People just confidently stating stuff like "current LLMs basically pass the Turing test" makes me feel like I've secretly been given much worse versions of all the LLMs in some kind of study. It's so divorced from my experience of these tools, I genuinely don't really understand how my experience can be so far from yours, unless "basically" is doing a lot of heavy lifting here.
As far as I understand, Turing himself did not specify a duration, but here's an example paper that ran a randomized study on (the old) GPT 4 with a 5 minute duration, and the AI passed with flying colors - https://arxiv.org/abs/2405.08007
From my experience, AI has significantly improved since, and I expect that ChatGPT o3 or Claude 4 Opus would pass a 30 minute test.
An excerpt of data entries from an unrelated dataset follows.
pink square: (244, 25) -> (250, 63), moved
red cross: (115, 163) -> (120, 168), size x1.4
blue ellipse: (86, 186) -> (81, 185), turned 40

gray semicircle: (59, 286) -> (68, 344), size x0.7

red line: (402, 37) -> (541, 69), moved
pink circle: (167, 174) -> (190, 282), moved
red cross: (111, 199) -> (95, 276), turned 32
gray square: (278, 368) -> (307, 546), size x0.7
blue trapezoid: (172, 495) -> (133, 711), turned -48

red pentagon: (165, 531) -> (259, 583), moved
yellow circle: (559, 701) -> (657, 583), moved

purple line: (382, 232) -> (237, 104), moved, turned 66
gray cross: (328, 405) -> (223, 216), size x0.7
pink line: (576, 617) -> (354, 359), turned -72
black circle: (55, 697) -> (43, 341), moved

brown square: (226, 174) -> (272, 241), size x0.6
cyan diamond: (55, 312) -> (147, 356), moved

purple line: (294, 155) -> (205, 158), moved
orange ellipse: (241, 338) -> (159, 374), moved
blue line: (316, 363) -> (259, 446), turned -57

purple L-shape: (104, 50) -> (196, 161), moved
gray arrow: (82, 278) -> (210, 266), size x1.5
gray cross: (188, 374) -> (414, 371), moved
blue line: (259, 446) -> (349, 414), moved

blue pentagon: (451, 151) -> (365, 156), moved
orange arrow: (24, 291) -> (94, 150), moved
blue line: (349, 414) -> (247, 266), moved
Per the wiki article for Turing Test:
> In the test, a human evaluator judges a text transcript of a natural-language conversation between a human and a machine. The evaluator tries to identify the machine, and the machine passes if the evaluator cannot reliably tell them apart. The results would not depend on the machine's ability to answer questions correctly, only on how closely its answers resembled those of a human.
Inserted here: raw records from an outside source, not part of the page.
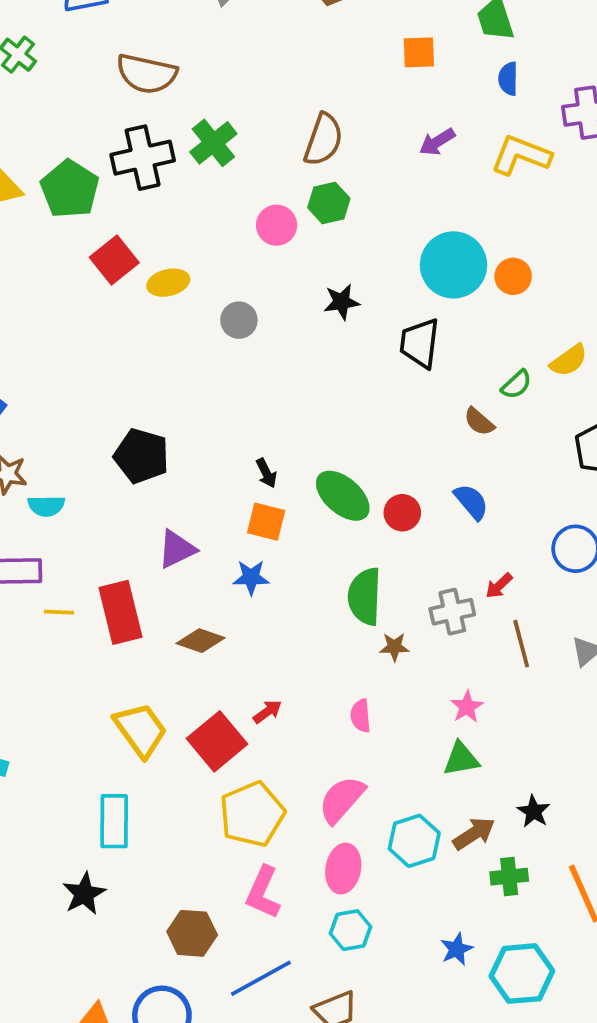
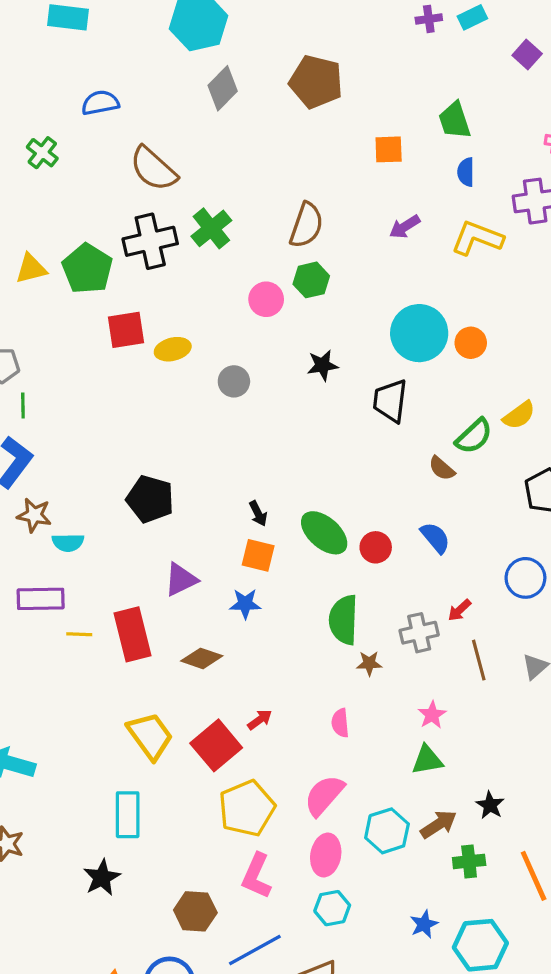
brown semicircle: (147, 74) -> (153, 169), turned 30
red square: (114, 260) -> (126, 330), turned 30
green semicircle: (516, 384) -> (474, 436), size x1.4

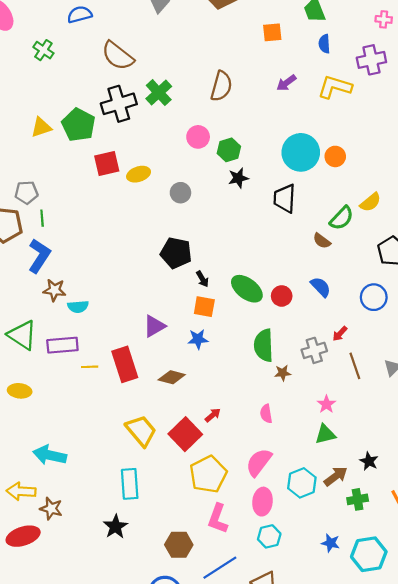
green hexagon: (311, 280) -> (229, 150), moved
black pentagon: (150, 499) -> (176, 253), moved
blue circle: (525, 578) -> (374, 297), moved
blue star: (424, 924) -> (331, 543), turned -30

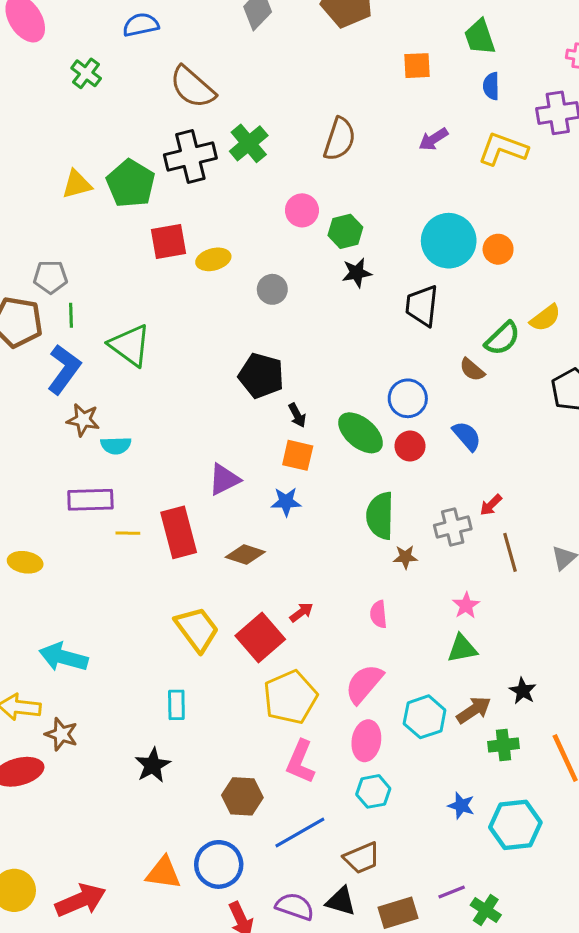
blue circle: (374, 297) -> (408, 398), moved
green triangle: (22, 335) -> (130, 345), moved
cyan rectangle: (130, 484) -> (176, 705), size x0.7

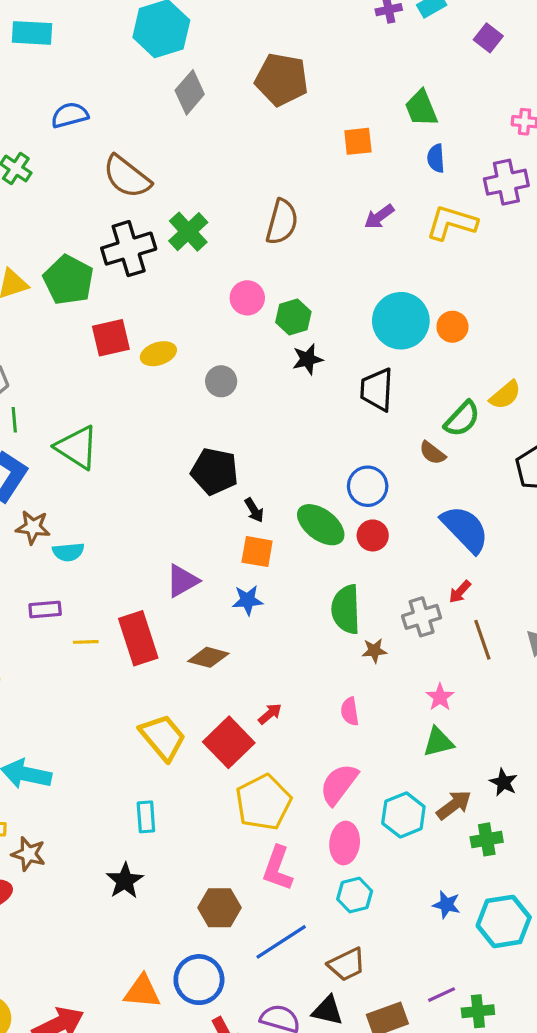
blue semicircle: (467, 436) -> (465, 529), moved, size x1.6
purple rectangle: (90, 500) -> (45, 610), size x0.7
green cross: (486, 910) -> (478, 1011), turned -36

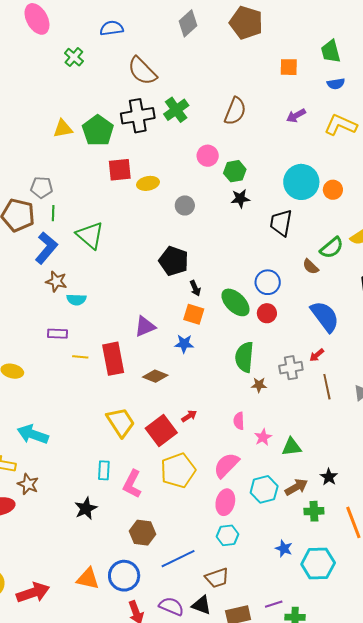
blue semicircle: (436, 158) -> (336, 84), turned -102
pink star: (440, 697) -> (263, 437), moved
pink L-shape: (278, 868) -> (132, 484), moved

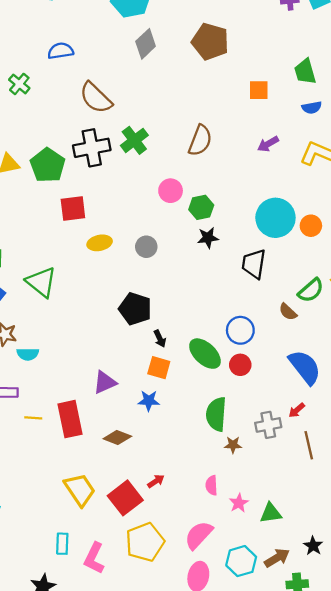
yellow ellipse: (148, 183) -> (100, 243), moved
Based on this, I would agree with the OP in many contexts. So, yeah, 'basically', is a load bearing word here but seems reasonably correct in the context of distinguishing human vs bot in any scalable and automated way.
Here's three comments, two were written by a human and one written by a bot - can you tell which were human and which were a bot?
Didn’t realize plexiglass existed in the 1930s!
I'm certainly not a monetization expert. But don't most consumers recoil in horror at subscriptions? At least enough to offset the idea they can be used for everything?
Not sure why this isn’t getting more attention - super helpful and way better than I expected!
Well, LLMs do pass the Turing Test, sort of.
I have seen data from an AI call center that shows 70% of users never suspected they spoke to an AI
It can't mimic a human over the long term. It can solve a short, easy-for-human CAPTCHA.
> "current LLMs basically pass the Turing test" makes me feel like I've secretly been given much worse versions of all the LLMs in some kind of study.
I think you may think passing the Turing test is more difficult and meaningful than it is. Computers have been able to pass the Turing test for longer than genAI has been around. Even Turing thought it wasn't a useful test in reality. He meant it as a thought experiment.